*What is required*: Below are the records; copy each line in them that holds the word "єкта".

*Provided material*:
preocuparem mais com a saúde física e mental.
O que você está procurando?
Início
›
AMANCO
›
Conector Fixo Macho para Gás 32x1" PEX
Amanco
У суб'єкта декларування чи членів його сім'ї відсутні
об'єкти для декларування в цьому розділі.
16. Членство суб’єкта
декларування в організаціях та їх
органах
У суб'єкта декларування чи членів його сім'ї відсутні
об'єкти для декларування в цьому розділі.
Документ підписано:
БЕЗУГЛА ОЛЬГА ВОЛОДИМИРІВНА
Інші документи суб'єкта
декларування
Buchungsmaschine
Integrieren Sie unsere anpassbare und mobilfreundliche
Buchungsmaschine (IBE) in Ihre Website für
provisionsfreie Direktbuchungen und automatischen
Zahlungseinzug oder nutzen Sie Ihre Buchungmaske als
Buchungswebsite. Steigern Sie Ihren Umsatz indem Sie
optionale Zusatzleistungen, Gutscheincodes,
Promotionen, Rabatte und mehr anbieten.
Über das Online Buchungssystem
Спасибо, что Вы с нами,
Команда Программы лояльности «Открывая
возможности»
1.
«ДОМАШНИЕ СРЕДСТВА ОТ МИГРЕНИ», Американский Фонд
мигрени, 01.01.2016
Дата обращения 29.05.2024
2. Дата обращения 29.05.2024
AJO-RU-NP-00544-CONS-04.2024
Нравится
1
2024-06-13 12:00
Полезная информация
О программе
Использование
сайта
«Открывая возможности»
--
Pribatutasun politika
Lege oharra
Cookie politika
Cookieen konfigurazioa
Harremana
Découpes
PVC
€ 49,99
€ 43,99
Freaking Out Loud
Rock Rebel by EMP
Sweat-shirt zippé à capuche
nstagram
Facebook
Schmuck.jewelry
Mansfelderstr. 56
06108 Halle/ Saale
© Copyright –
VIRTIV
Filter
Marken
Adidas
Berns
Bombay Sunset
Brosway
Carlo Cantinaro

*The completed task*:
У суб'єкта декларування чи членів його сім'ї відсутні
16. Членство суб’єкта
У суб'єкта декларування чи членів його сім'ї відсутні
Інші документи суб'єкта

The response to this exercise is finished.